VoIP VPN is hosted on Nortel's Succession Communications Server 2000 and 2000-Compact softswitches. VoIP VPN lets companies
reduce ongoing operational expenditures by up to 25%, the vendor says, citing internal research.
VoIP VPN is the latest in a suite of Nortel offerings that enable managed services. The others include hosted multimedia and
packet voice services such as Succession Centrex/Centrex IP, Personal Communications Manager, Multimedia and Collaboration,
Internet Voice and Primary Voice.
To help carriers combine these services into bundles, Nortel announced several softswitch enhancements under the Succession
Services plan:
- Adding H.323 interfaces to support direct packet interworking with H.323 IP PBX systems and gateways.

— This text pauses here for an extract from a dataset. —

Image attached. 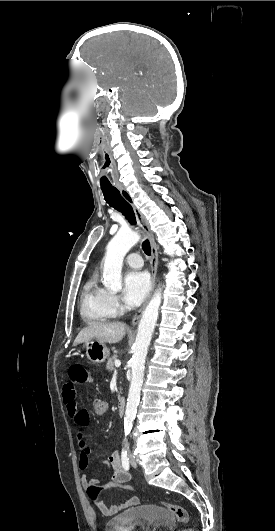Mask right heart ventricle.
<instances>
[{"instance_id":"obj_1","label":"right heart ventricle","mask_w":275,"mask_h":531,"mask_svg":"<svg viewBox=\"0 0 275 531\" xmlns=\"http://www.w3.org/2000/svg\"><path fill=\"white\" fill-rule=\"evenodd\" d=\"M82 316L90 323H104L112 314L106 304V290L99 284L96 275L85 281L80 295Z\"/></svg>"}]
</instances>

This will enable converged
VoIP VPN services to be offered to the growing enterprise base of IP PBXs.
- Expanding support for Session Initiation Protocol to enable direct packet interworking with SIP-based enterprise PBXs or gateways.
This will broaden the market for VoIP VPNs, Nortel says.

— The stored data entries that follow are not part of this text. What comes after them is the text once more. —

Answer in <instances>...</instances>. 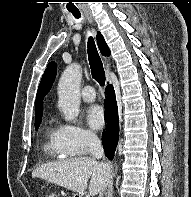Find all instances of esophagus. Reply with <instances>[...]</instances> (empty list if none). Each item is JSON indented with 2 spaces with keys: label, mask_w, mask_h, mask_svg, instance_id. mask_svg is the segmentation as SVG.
Segmentation results:
<instances>
[{
  "label": "esophagus",
  "mask_w": 191,
  "mask_h": 197,
  "mask_svg": "<svg viewBox=\"0 0 191 197\" xmlns=\"http://www.w3.org/2000/svg\"><path fill=\"white\" fill-rule=\"evenodd\" d=\"M86 17L87 19L92 22V19H91V16L89 14H86ZM106 78H107V81H111V77H110V65H109V62L107 61L106 59Z\"/></svg>",
  "instance_id": "1"
}]
</instances>
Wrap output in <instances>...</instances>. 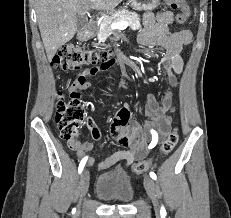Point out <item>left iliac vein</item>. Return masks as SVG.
Wrapping results in <instances>:
<instances>
[{
    "label": "left iliac vein",
    "mask_w": 231,
    "mask_h": 218,
    "mask_svg": "<svg viewBox=\"0 0 231 218\" xmlns=\"http://www.w3.org/2000/svg\"><path fill=\"white\" fill-rule=\"evenodd\" d=\"M144 186H145V189L147 191L148 196L152 200L154 210L158 213L160 211V205L158 202L156 183L154 182V180L151 177L145 176L144 177Z\"/></svg>",
    "instance_id": "4c4485c4"
}]
</instances>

- SIP extensions that integrate Succession softswitches and Succession Interactive Multimedia Server to enhance the multimedia
features carriers deliver to existing phones.
- SIP proxy capability to allow multimedia traffic to cross enterprise and public switched telephone network domains, and carrier
boundaries. The ability to add multimedia services or personal call management to existing telephones could increase carrier
revenue by up to an average of $18 per business line and $15 per residential line, Nortel says, citing internal research.
Nortel also has expanded its co-marketing program, MarketForce, to include the results from a detailed market research study
designed to understand specific buying patterns. The data is intended to strengthen carriers' business planning and pricing
analysis, and let them accelerate new service revenue generation with promotional and lead-generation campaigns.